Introduction

Mahout provides examples to visualize sample clusters that gets created by our clustering algorithms. Note that the visualization is done by Swing programs. You have to be in a window system on the same machine you run these, or logged in via a remote desktop.

For visualizing the clusters, you have to execute the Java classes under org.apache.mahout.clustering.display package in mahout-examples module. The easiest way to achieve this is to setup Mahout in your IDE.

Visualizing clusters

The following classes in org.apache.mahout.clustering.display can be run without parameters to generate a sample data set and run the reference clustering implementations over them:

  1. DisplayClustering - generates 1000 samples from three, symmetric distributions. This is the same data set that is used by the following clustering programs. It displays the points on a screen and superimposes the model parameters that were used to generate the points. You can edit the generateSamples() method to change the sample points used by these programs.
  2. DisplayClustering - displays initial areas of generated points
  3. DisplayCanopy - uses Canopy clustering
  4. DisplayKMeans - uses k-Means clustering
  5. DisplayFuzzyKMeans - uses Fuzzy k-Means clustering
  6. DisplaySpectralKMeans - uses Spectral KMeans via map-reduce algorithm

If you are using Eclipse, just right-click on each of the classes mentioned above and choose “Run As -Java Application”. To run these directly from the command line:

cd $MAHOUT_HOME/examples
mvn -q exec:java -Dexec.mainClass=org.apache.mahout.clustering.display.DisplayClustering

You can substitute other names above for DisplayClustering.

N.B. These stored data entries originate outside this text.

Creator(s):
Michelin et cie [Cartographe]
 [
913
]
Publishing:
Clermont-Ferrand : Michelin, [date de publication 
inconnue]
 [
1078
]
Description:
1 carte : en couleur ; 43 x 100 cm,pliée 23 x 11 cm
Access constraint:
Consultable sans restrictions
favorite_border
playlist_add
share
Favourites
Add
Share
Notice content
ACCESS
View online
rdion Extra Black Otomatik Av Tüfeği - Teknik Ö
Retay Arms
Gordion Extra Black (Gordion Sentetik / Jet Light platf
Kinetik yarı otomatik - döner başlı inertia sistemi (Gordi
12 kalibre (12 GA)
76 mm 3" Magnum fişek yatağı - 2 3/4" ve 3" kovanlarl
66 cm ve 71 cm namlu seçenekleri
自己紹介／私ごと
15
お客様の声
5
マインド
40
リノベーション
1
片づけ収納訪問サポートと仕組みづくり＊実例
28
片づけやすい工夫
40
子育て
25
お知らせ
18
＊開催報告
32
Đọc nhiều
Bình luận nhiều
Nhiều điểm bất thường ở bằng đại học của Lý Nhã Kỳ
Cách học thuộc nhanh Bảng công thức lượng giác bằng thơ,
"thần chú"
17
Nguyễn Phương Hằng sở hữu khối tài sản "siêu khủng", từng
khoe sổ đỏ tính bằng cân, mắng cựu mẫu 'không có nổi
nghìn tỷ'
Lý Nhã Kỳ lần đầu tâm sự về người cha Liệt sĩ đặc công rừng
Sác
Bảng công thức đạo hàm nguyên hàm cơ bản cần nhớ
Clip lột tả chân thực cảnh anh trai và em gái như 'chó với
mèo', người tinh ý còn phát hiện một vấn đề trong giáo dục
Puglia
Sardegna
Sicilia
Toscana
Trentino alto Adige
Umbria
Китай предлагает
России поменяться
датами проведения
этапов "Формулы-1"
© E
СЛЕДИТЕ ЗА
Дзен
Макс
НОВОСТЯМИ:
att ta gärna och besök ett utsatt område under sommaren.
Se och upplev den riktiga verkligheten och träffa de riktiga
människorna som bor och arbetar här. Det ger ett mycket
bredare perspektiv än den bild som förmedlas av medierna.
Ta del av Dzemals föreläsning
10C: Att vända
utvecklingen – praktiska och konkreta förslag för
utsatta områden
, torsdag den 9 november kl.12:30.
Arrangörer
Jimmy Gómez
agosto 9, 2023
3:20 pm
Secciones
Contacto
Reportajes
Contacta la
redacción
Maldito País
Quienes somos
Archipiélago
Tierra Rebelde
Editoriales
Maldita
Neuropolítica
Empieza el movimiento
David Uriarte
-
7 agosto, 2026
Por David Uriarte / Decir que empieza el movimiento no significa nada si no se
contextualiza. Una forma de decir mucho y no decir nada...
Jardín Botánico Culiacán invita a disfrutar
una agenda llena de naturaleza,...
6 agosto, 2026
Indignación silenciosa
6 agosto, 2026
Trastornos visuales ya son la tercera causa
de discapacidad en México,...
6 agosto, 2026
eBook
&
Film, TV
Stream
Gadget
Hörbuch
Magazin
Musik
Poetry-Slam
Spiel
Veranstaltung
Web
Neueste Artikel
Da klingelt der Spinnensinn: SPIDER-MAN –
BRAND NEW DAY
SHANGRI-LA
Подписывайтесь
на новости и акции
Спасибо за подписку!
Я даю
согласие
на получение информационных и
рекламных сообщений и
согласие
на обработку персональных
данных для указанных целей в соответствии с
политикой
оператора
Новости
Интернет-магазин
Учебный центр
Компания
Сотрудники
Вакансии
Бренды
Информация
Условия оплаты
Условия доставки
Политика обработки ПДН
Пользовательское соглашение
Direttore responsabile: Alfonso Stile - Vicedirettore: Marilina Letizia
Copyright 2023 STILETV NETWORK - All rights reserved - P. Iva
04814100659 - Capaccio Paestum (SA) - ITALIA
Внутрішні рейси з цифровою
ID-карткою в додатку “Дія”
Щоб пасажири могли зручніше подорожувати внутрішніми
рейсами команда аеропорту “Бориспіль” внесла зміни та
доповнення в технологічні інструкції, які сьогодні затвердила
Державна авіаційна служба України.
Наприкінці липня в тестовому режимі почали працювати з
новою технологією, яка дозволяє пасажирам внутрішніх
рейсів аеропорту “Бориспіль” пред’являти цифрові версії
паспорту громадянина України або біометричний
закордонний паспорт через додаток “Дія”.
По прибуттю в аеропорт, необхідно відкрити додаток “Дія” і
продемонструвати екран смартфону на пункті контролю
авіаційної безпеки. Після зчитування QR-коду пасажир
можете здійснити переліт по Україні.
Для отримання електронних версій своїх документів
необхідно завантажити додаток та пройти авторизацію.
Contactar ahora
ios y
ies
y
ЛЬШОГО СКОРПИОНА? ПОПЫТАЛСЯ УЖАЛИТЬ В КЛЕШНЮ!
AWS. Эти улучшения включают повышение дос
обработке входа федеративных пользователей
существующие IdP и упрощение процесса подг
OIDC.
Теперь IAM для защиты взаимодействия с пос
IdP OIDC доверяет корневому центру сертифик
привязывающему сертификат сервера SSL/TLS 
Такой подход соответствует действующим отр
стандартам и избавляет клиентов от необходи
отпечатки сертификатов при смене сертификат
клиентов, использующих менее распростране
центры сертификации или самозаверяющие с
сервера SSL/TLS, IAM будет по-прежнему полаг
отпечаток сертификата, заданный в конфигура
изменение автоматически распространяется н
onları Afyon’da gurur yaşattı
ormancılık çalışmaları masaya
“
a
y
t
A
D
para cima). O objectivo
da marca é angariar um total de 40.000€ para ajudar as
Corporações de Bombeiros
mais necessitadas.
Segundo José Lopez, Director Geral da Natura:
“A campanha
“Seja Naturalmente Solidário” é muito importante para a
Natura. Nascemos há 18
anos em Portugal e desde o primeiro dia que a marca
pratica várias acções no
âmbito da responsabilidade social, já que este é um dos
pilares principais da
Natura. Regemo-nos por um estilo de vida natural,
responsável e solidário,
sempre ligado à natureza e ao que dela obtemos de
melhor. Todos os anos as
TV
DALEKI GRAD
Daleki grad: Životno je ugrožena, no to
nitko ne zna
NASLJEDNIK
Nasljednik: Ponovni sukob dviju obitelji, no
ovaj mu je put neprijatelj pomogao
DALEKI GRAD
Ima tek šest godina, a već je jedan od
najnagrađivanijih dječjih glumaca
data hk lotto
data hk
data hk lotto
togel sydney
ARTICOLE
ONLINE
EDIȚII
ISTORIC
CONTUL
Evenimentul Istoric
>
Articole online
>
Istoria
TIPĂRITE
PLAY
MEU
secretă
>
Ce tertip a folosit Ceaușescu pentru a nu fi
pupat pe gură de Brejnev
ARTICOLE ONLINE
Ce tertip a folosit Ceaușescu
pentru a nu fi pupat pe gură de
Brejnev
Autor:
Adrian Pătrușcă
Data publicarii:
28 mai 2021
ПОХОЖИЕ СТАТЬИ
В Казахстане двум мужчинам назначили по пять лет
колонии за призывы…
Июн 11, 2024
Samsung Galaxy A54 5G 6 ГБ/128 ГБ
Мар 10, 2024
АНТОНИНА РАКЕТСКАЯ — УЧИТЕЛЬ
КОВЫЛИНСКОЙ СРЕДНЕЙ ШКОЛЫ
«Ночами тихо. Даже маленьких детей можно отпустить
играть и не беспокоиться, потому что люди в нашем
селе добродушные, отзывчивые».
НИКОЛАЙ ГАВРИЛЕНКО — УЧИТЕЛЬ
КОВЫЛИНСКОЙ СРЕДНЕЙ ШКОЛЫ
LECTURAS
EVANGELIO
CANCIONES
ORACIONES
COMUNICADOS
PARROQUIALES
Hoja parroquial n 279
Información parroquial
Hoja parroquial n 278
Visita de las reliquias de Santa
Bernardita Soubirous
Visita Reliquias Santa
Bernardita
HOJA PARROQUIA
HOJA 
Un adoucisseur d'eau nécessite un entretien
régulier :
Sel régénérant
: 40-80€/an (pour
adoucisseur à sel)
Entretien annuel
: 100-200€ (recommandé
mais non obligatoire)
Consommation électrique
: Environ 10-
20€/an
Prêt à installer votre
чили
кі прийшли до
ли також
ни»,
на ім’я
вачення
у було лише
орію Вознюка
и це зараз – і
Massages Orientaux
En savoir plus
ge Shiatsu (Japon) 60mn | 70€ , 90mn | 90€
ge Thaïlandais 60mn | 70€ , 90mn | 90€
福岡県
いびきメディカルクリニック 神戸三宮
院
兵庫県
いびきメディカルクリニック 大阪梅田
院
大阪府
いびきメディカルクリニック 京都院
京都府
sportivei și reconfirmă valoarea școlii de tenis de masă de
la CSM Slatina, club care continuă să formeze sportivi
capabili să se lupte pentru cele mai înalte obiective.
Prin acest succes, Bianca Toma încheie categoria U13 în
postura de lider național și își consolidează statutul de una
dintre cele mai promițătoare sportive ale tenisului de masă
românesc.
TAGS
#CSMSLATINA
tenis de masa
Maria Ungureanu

Note that some of these programs display the sample points and then superimpose all of the clusters from each iteration. The last iteration’s clusters are in bold red and the previous several are colored (orange, yellow, green, blue, magenta) in order after which all earlier clusters are in light grey. This helps to visualize how the clusters converge upon a solution over multiple iterations.